Ich habe einem alten Mann bei der Arbeit zusehen können. Der Mann heißt Iggy und stand mit bloßem Oberkörper auf der Bühne des Open Flair Festivals. Lebendig wie der Leibhaftige, irrwischig und spastisch. Iggy Pop.
Wer Glück hatte und backstage sein durfte, hatte noch mehr Glück und durfte auf der Bühne selbst stehen, am Bühnenrand, also fast direkt neben ihm und seiner Band, den Stooges. Ich hatte Glück.
Iggy Pop ist ein Leguan, wie es außer ihm im Rock n Roll nur noch Keith Richards gibt. Sein Körper zuckte und zackte. Er kam mächtig ins Schwitzen, aber bei ihm sah das gut aus. Dabei scheint allerhand an ihm im Eimer zu sein, Hüfte und Hacken, sonst wären Gang und Sprünge so gar nicht möglich. Sein Körper wirkte, als wäre er bereits von Gunther von Hagens plastiniert worden.
Mit bloßem Oberkörper stürzte er auf die Bühne und sprang ins Publikum. Das war so irritiert, dass es ihn wieder auf die Bühne stellte. Iggy Pop sprang zurück in die Menge. Dann lief er wie ein Duracell-Hase durch die Szene. 64 Jahre alt. Das Publikum war so fasziniert, dass es sogar zu springen vergaß.
Eine junge Studentin sah, wie er sich langsam die Jeans durchschwitzte. "Wie der schwitzt!" Iggy schien ihren Ruf gehört zu haben. Er stapfte zu einem Scheinwerfer direkt neben uns. Nur vier Meter entfernt! Blau bestrahlt stand er da. Ein hageres Wesen von einem anderen Planeten. Regelrecht vernarbt schien er zu sein. Der Schweiß strömte in Bahnen von seinem Körper. Die Studentin trug Gummistiefel und stand mitten in diesem Strom. Verwirrt sagte sie: "Das ist jetzt aber etwas eklig." Ich hätte ihm beinahe jeden Schweißtropfen einzeln vom Körper geleckt.

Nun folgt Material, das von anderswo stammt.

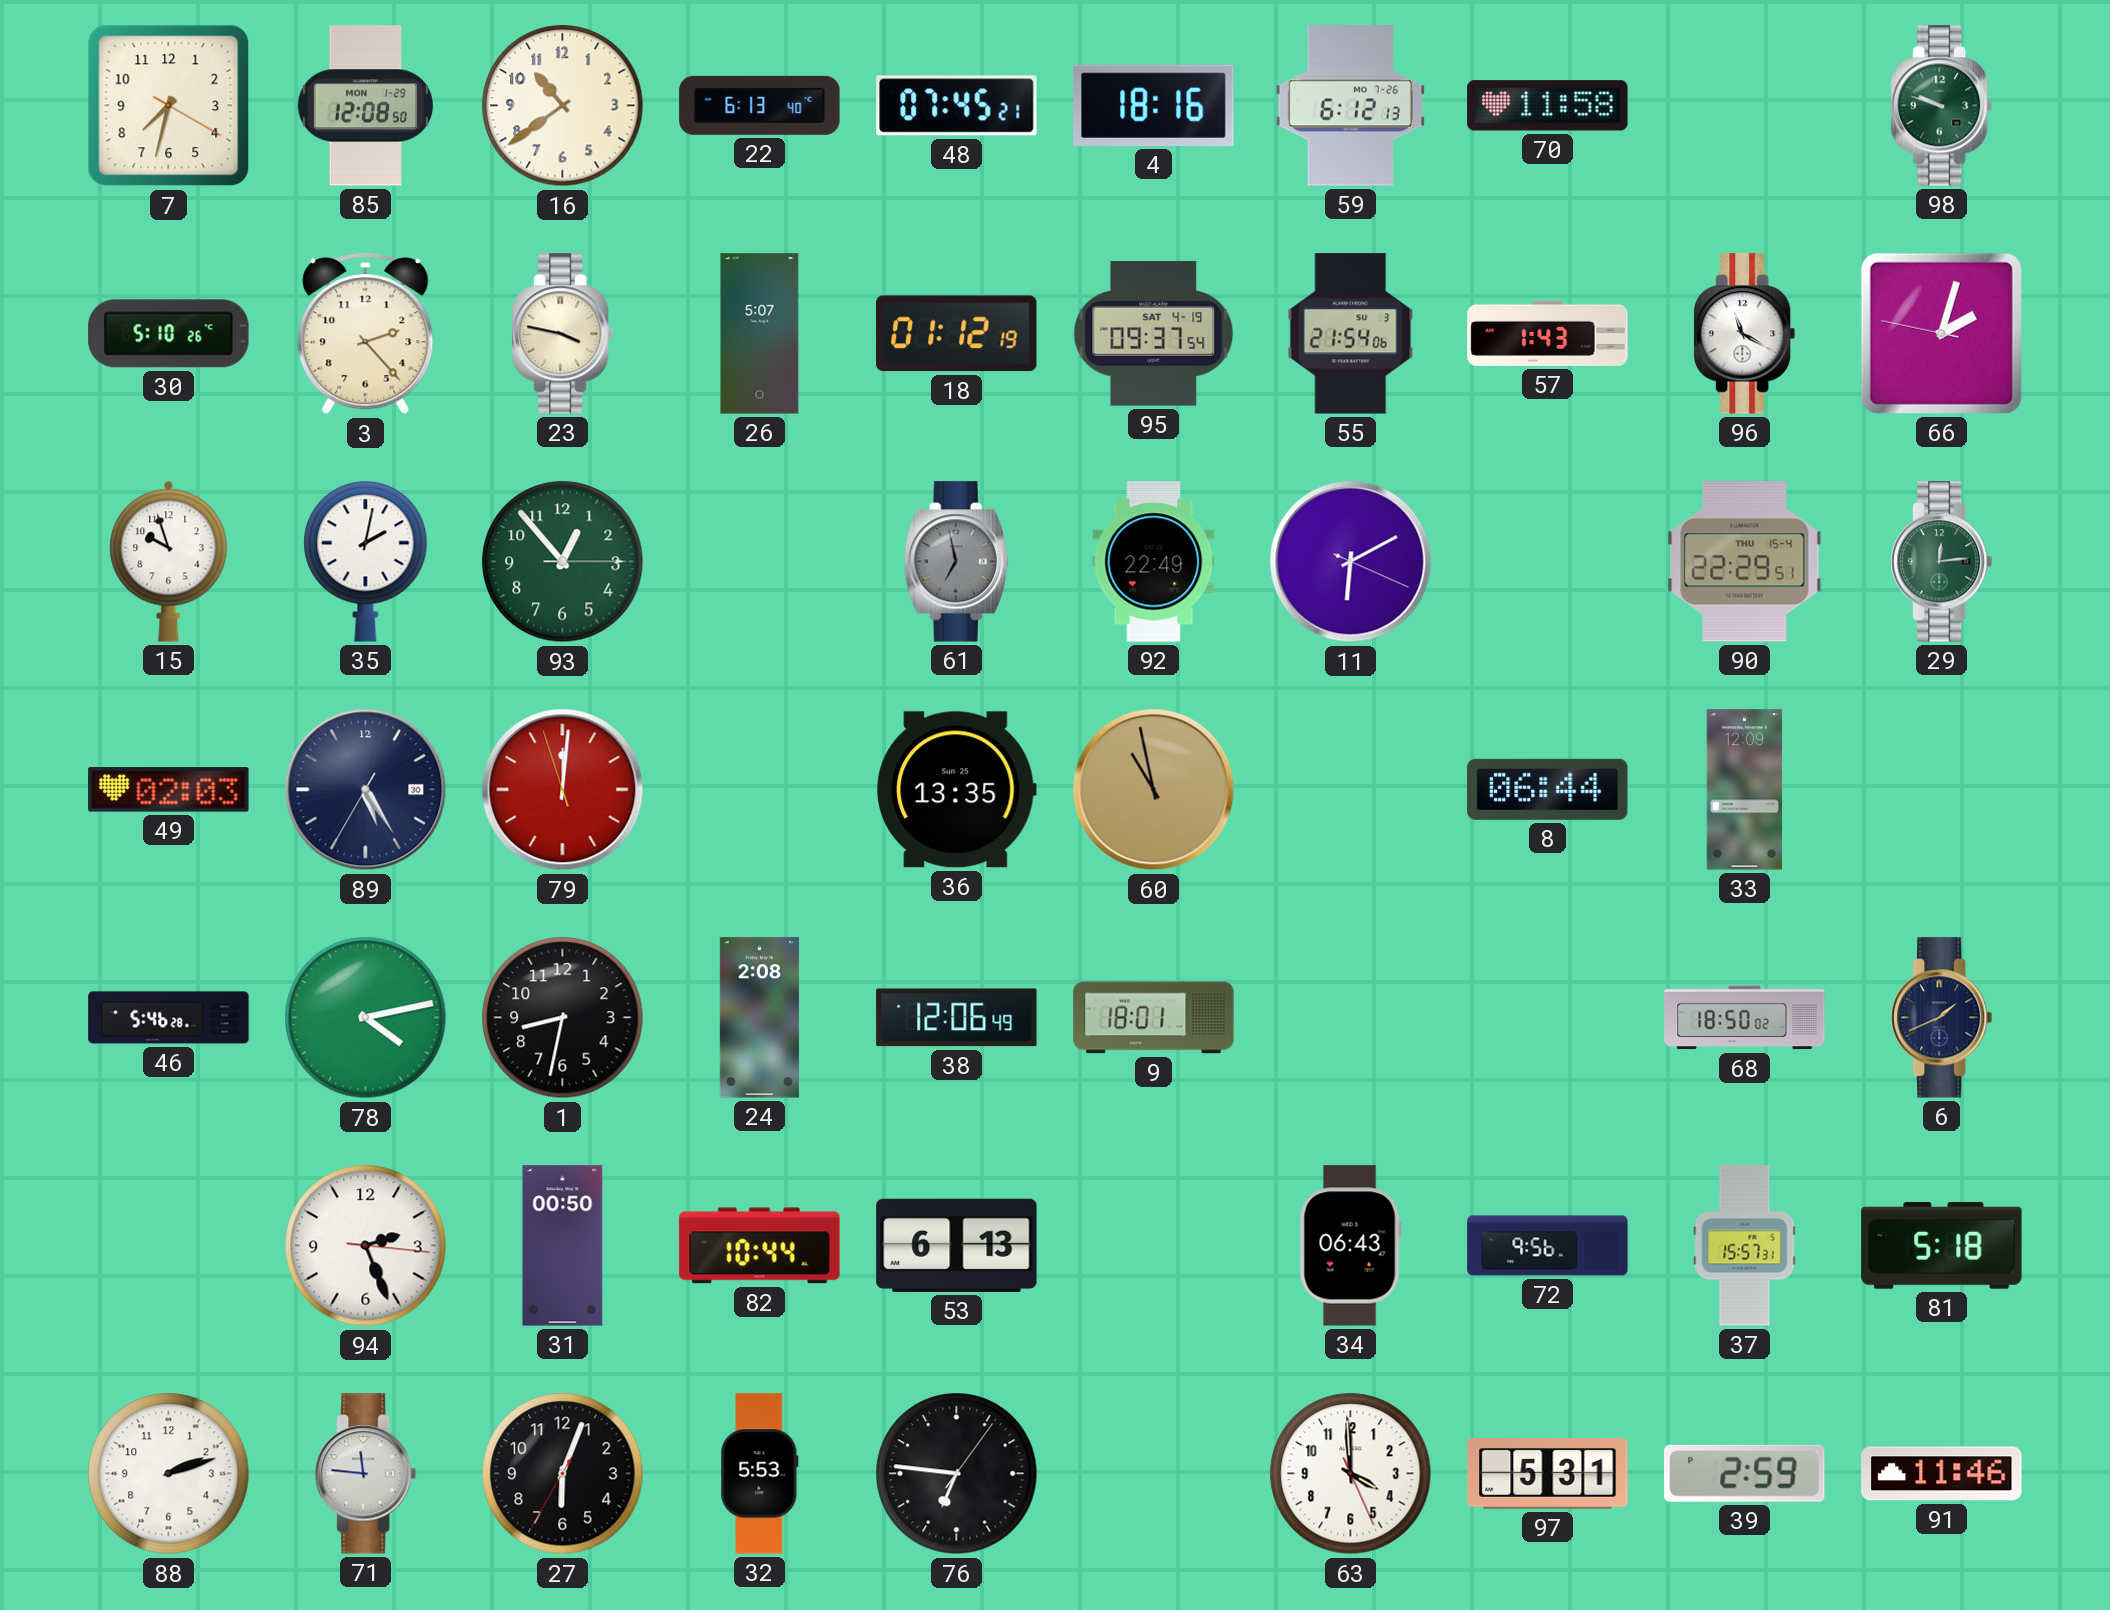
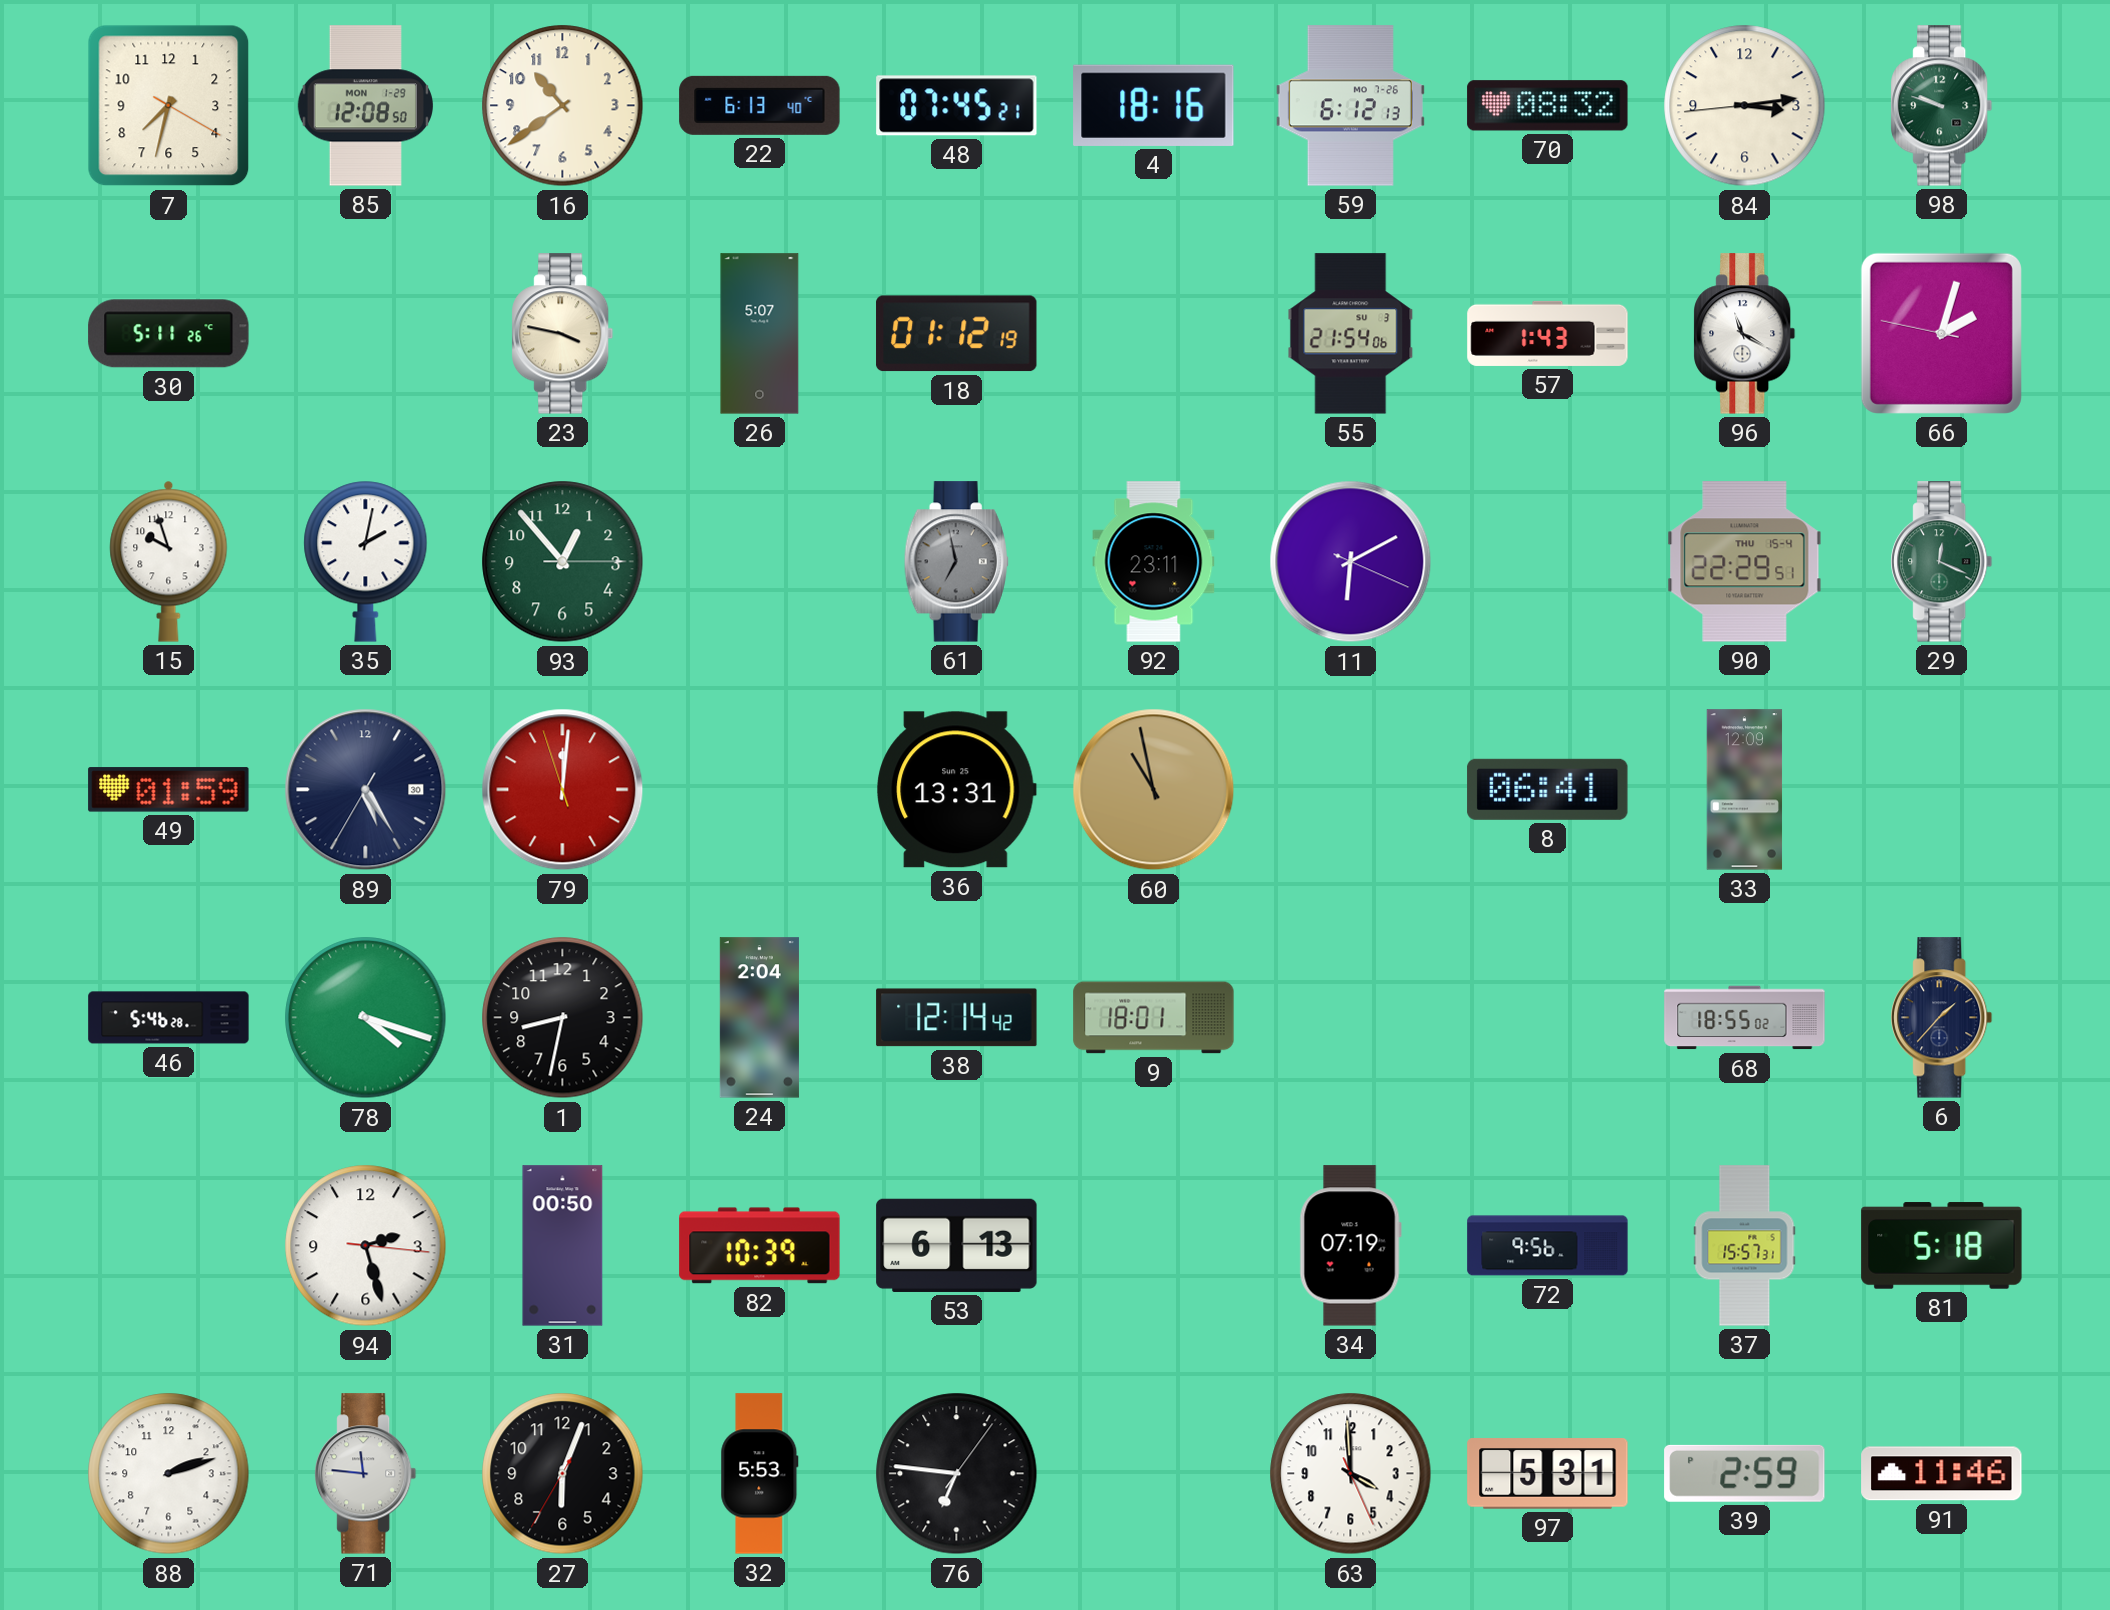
70: 11:58 -> 08:32
84: none -> 3:13
30: 5:10 -> 5:11
3: 2:23 -> none
95: 09:37 -> none
92: 22:49 -> 23:11
29: 12:14 -> 12:19
49: 02:03 -> 01:59
36: 13:35 -> 13:31
8: 06:44 -> 06:41
78: 4:13 -> 4:18
24: 2:08 -> 2:04
38: 12:06 -> 12:14
68: 18:50 -> 18:55
6: 1:41 -> 1:37
94: 2:26 -> 2:27
82: 10:44 -> 10:39
34: 06:43 -> 07:19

Iggy Pop ist der erste Punk und der letzte Mohikaner. Ein Überlebender. Hätte Amy Winehouse sich doch nur in ihn verliebt und nicht in den bescheuerten Blake Fielder-Civil. Iggy hätte sie gerettet. Einst Harald und Maude, jetzt Iggy und Amy. Ich träumte von Wiederauferstehungen.

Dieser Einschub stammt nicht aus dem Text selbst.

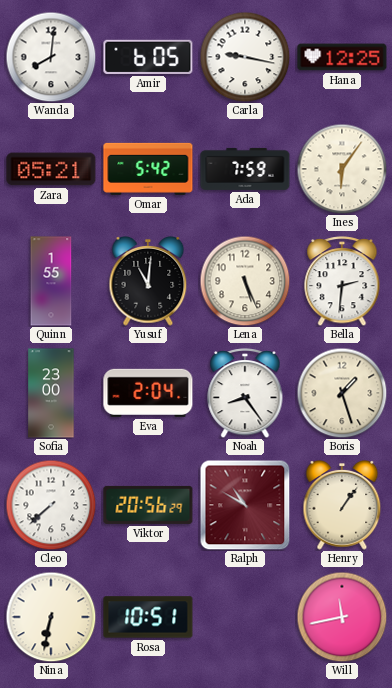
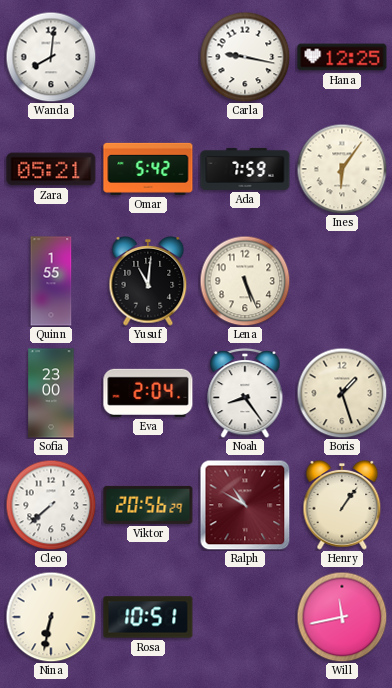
Amir: 6:05 -> none
Bella: 2:31 -> none
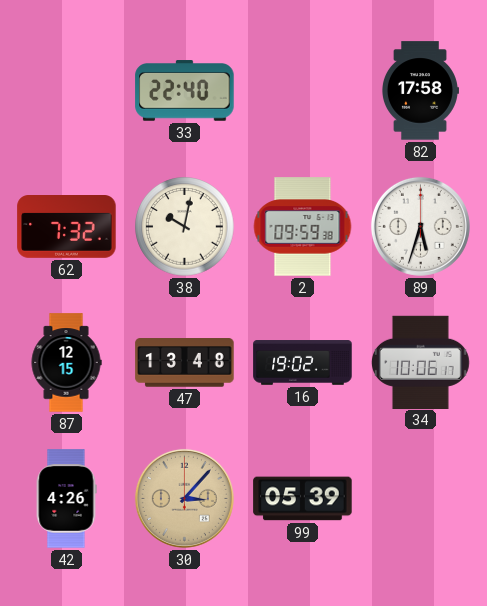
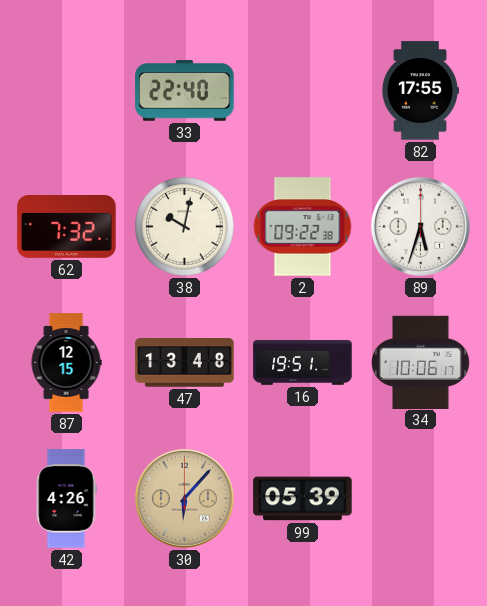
82: 17:58 -> 17:55
2: 09:59 -> 09:22
16: 19:02 -> 19:51
30: 3:07 -> 6:07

Iggy sprang erneut ins Publikum. Dann war das Konzert zu Ende. Er stand da und stampfte auf und trommelte wild auf seiner Brust. Er hatte das Publikum niedergerungen. Eine Frau hauchte: "Iggy ist Gott". Neben mir erkannte ich Christof, "die Stimme der Vernunft" von den Wohnraumhelden, selbst ein Gigant an der Gitarre. Auf seinem glühenden, von roten Locken umkränzten Gesicht verschwanden die Falten der Rock-n-Roll-Jahre und wichen einem Mona-Lisa-Lächeln. Und er sprach: "Ich habe ihn gesehen. Iggy. Jetzt kann ich sterben!"